Kayana refleks membalik diri. Ia memandang sang suami dengan kening berkerut. Bukankah kata-kata itu lebih cocok untuk Eiser. Suami macam apa yang meninggalkan istrinya sendirian selama satu bulan tanpa kabar?

"Oh, masih ingat pulang? Maaf, aku pikir kamu tidak akan pulang." Entah keberanian dari mana, Kayana berani menjawab ucapan Eiser, bahkan memberi penekanan di dua kalimat terakhirnya.

Eiser mendelik. Kayana menghela napas. Dan sebelum Eiser menumpahkan api amarahnya, Kayana segera berjalan menyusul Eiser, berniat pergi ke kamar untuk melakukan apa yang suaminya perintahkan.

Akan tetapi, Eiser malah menahan tangannya. Mendorongnya, lalu menekan tubuhnya sampai pinggang membentur pembatas tangga.

"Arrggghh!" pekik Kayana karena rasa sakit yang mendera.

"Mau ke mana kamu berpakaian rapi begini, hmmm?"

"Kamu tidak lupa kalau aku bukan pengangguran, Eiser. Aku mau pergi bekerja."

"Oh, ya? Mana mungkin aku lupa kalau kamu pemilik sebuah toko bunga yang cukup besar, memiliki banyak pelanggan dan juga banyak cabang di penjuru kota ini. Mana mungkin aku lupa kalau kamu hidup senang sementara kekasihku menderita."

Kayana memejamkan mata. Mencoba menetralisir rasa yang berkecamuk di dada. Masih saja suaminya menyalahkan dirinya soal itu. "Aku bisa seperti ini karena usahaku sendiri, Eiser. Aku tidak pernah menjatuhkan orang lain untuk bisa sampai ke titik ini."
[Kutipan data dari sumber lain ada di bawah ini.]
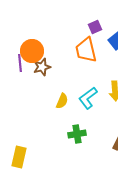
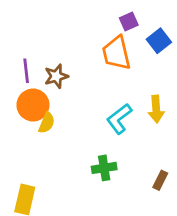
orange circle: (32, 51) -> (33, 105), moved
yellow semicircle: (62, 101) -> (47, 123), moved

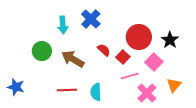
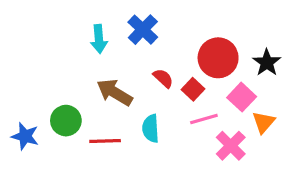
green circle: (42, 51) -> (66, 121), moved
orange triangle: (174, 85) -> (264, 122), moved
cyan semicircle: (96, 92) -> (151, 128), moved

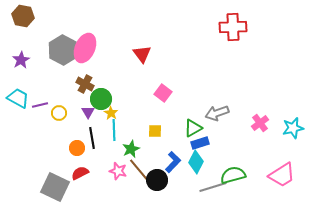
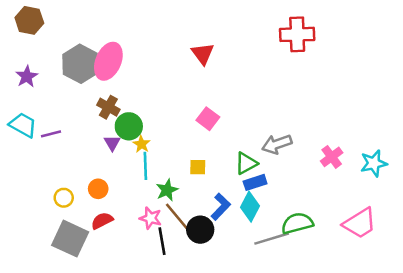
red triangle: (142, 54) -> (203, 54), moved
yellow circle: (59, 113) -> (64, 198), moved
black line: (92, 138) -> (162, 241), moved

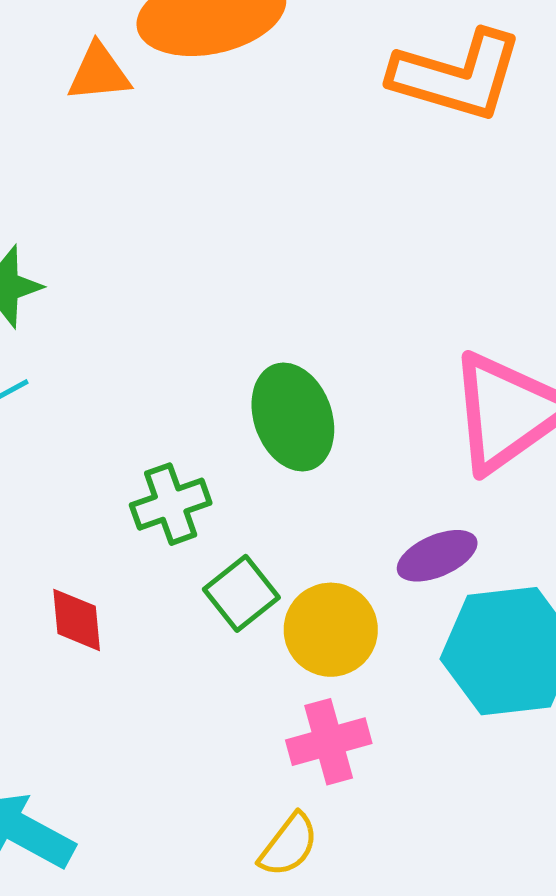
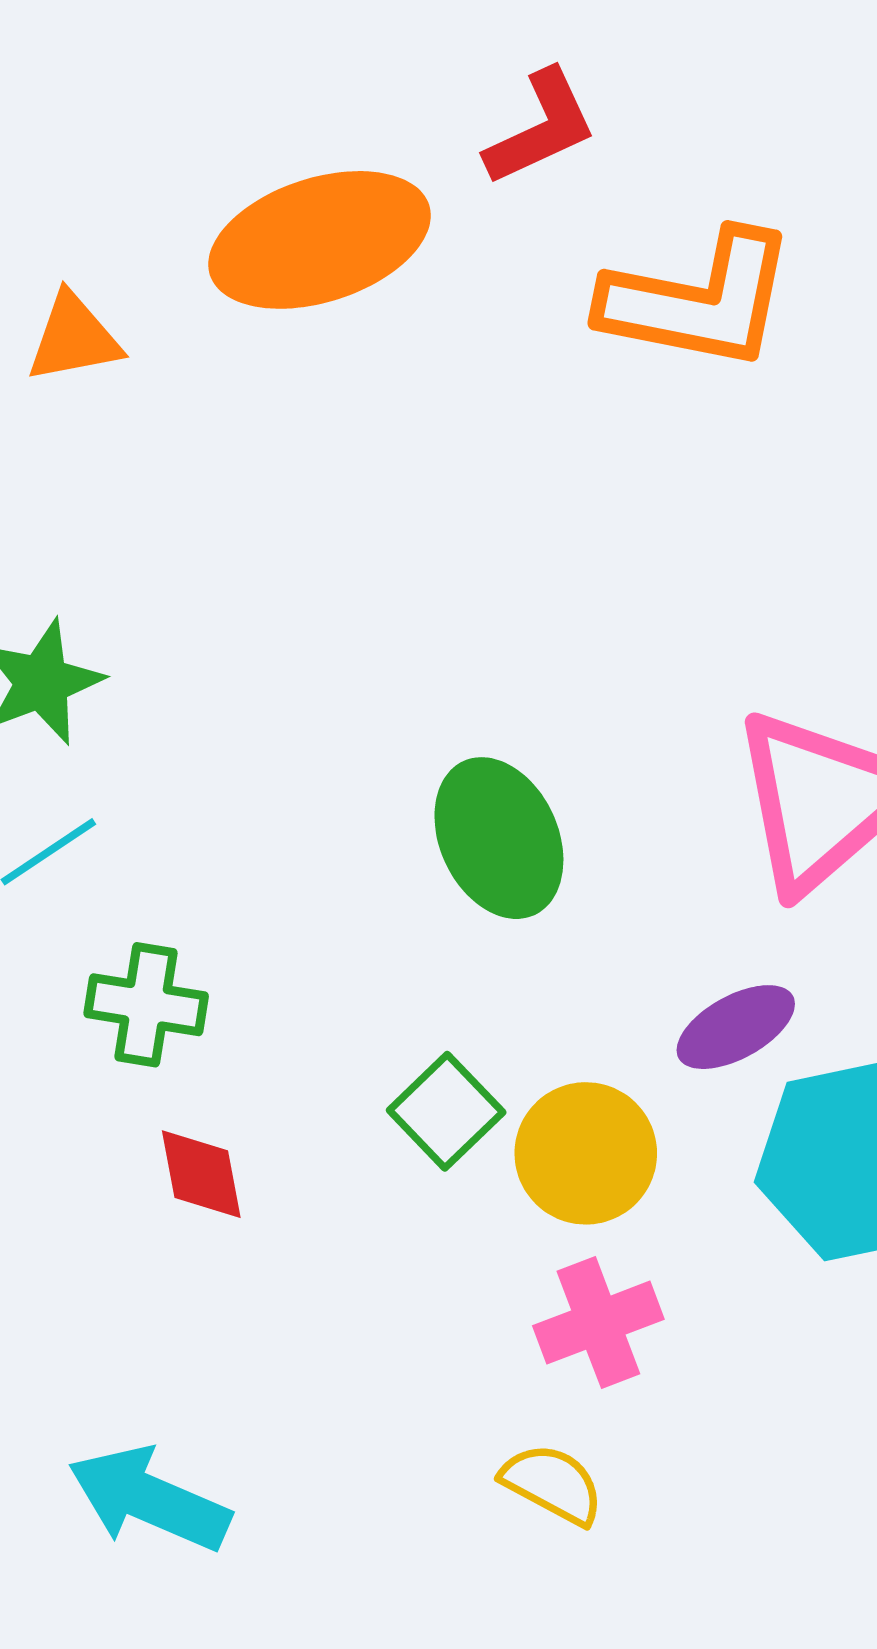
orange triangle: (99, 73) -> (74, 338), moved
green cross: (171, 504) -> (146, 1005), moved, turned 34
yellow semicircle: (289, 845) -> (552, 1484), turned -94

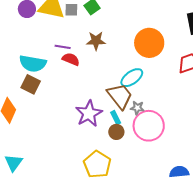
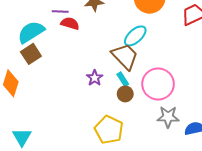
cyan semicircle: (33, 63) -> (31, 32), turned 144
brown square: (31, 84) -> (31, 54), turned 36
gray star: (137, 108) -> (168, 117), moved, size x1.5
purple star: (89, 114) -> (95, 78), size x0.6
"Apa kau bilang? Lalu bagaimana dengan Ivana. Dia adalah seorang model. Dan sekarang dia cacat karena kamu. Tapi kamu masih bisa bersenang-senang di atas penderitaan dia. Aku tidak akan membiarkan kamu lebih bahagia dari Ivana."

"Lalu aku harus bagaimana, Eiser? Aku sudah mencoba menebus kesalahan aku seperti yang kamu inginkan, tapi kamu malah mencegahnya. Kemudian kamu bilang ingin membalasku dengan cara kamu sendiri. Tapi kamu malah tidak pulang selama satu bulan. Aku rasa itu bukan kesalahan aku, Eiser. Lagipula, harusnya kekasih kamu itu lebih bisa berpikir jernih, kalau apa yang dia lakukan akan merugikan dirinya sendiri. Bukan malah melimpahkan kesalahan padaku!"

"Sialan! Beraninya kamu menyalahkan kekasihku!" Eiser menarik rambut istrinya. Membuatnya mendongak. Satu tangan lainnya masuk ke dalam saku jas. Lalu keluar dengan sebuah ponsel di tangan. "Lihat ini. Sehari sebelum pernikahan, kamu mendatangi Ivana dan mengancam dia. Iya 'kan?"

Kayana menatap gambar di layar. Tuduhan macam apalagi ini? Entah Eiser mendapatkan gambar itu dari mana. Tetapi, seingatnya. Ia memang bertemu dengan Ivana dua hari sebelum hari H. Namun, bukan dirinya yang menemui Ivana, melainkan sebaliknya.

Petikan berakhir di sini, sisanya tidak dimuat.